— What needs to be done —
Please retype the records below exactly, from the first line through the line containing "Disclaimer (479, 1577)", and leave out any pictures.

— Data provided —
◇ ◇ ◇ ◇
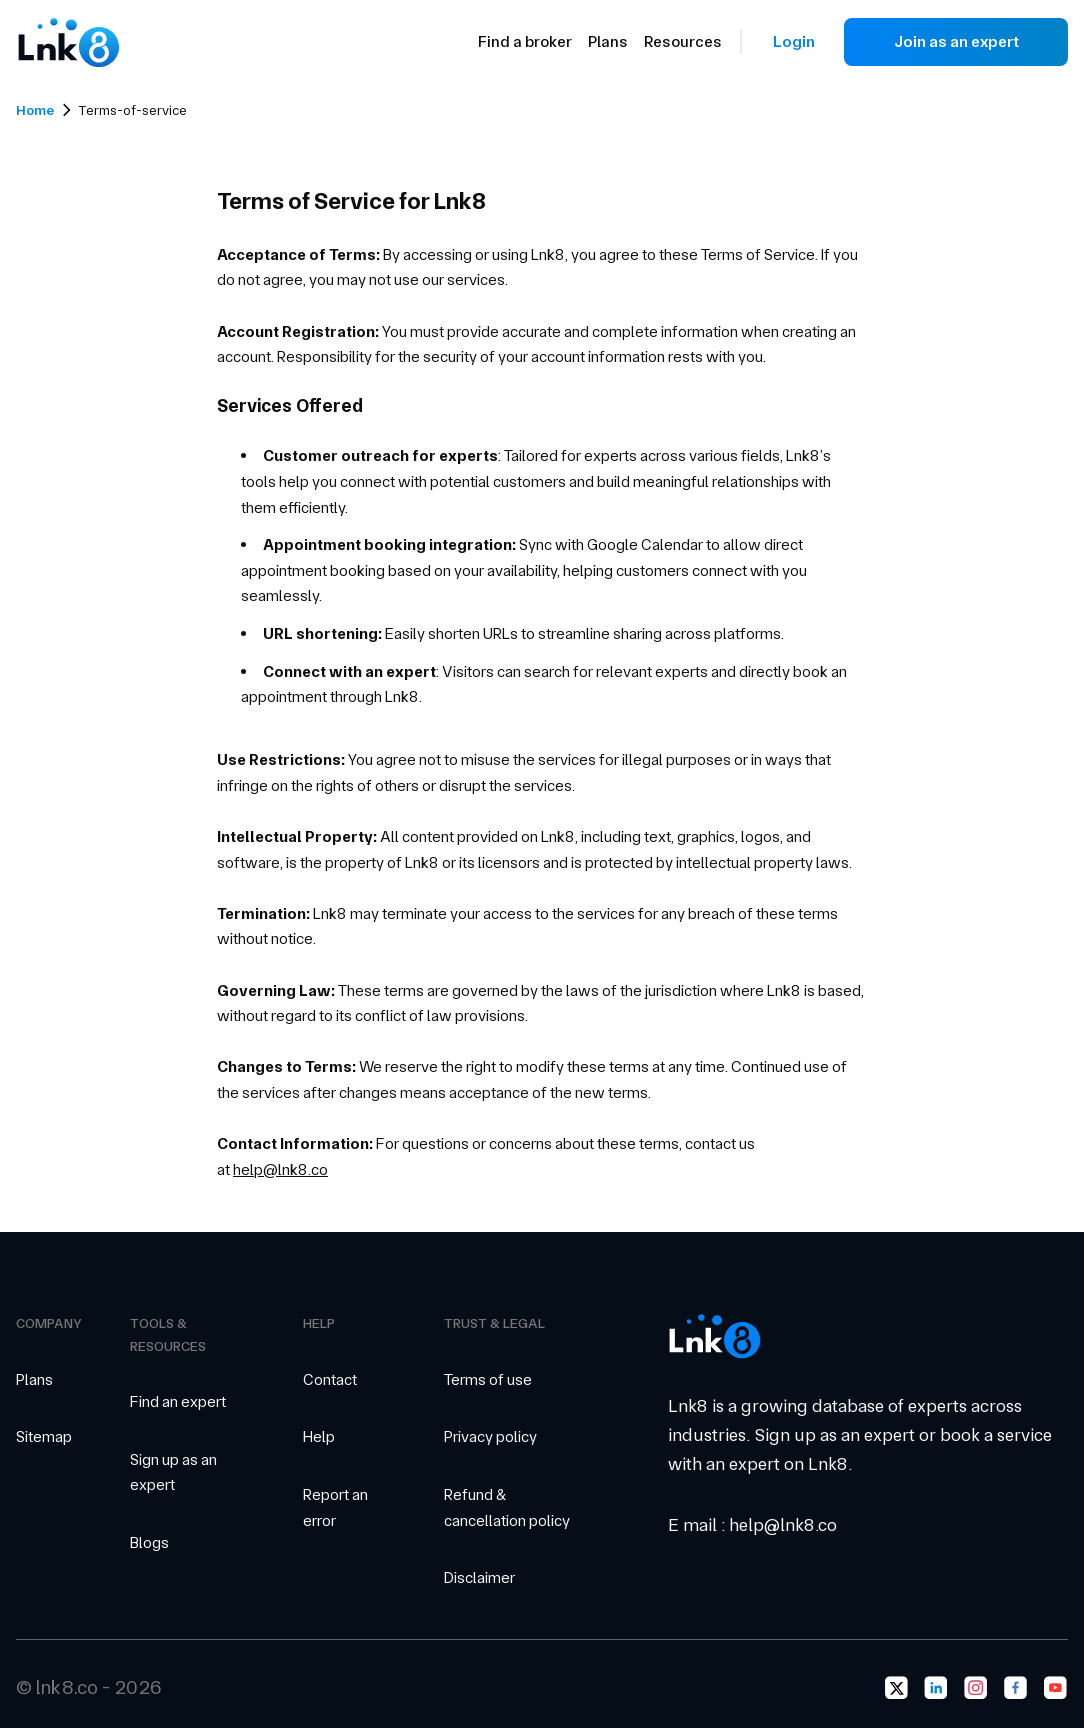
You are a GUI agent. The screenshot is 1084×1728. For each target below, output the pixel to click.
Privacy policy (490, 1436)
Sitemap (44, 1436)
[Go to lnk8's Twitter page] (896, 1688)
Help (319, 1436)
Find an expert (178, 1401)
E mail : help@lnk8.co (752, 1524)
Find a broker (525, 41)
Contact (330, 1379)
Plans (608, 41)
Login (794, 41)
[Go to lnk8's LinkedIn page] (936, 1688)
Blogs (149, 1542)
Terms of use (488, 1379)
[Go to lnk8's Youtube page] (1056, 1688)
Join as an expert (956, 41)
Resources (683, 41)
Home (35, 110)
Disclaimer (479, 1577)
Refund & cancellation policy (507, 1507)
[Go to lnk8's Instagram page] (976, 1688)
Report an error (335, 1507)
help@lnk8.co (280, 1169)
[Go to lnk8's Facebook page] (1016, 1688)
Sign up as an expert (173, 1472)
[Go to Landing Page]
◇ ◇ ◇ ◇
— Result of this exercise —
You are a GUI agent. The screenshot is 1084×1728. For each target below, output the pixel to click.
Privacy policy (490, 1436)
Sitemap (44, 1436)
[Go to lnk8's Twitter page] (896, 1688)
Help (319, 1436)
Find an expert (178, 1401)
E mail : help@lnk8.co (752, 1524)
Find a broker (525, 41)
Contact (330, 1379)
Plans (608, 41)
Login (794, 41)
[Go to lnk8's LinkedIn page] (936, 1688)
Blogs (149, 1542)
Terms of use (488, 1379)
[Go to lnk8's Youtube page] (1056, 1688)
Join as an expert (956, 41)
Resources (683, 41)
Home (35, 110)
Disclaimer (479, 1577)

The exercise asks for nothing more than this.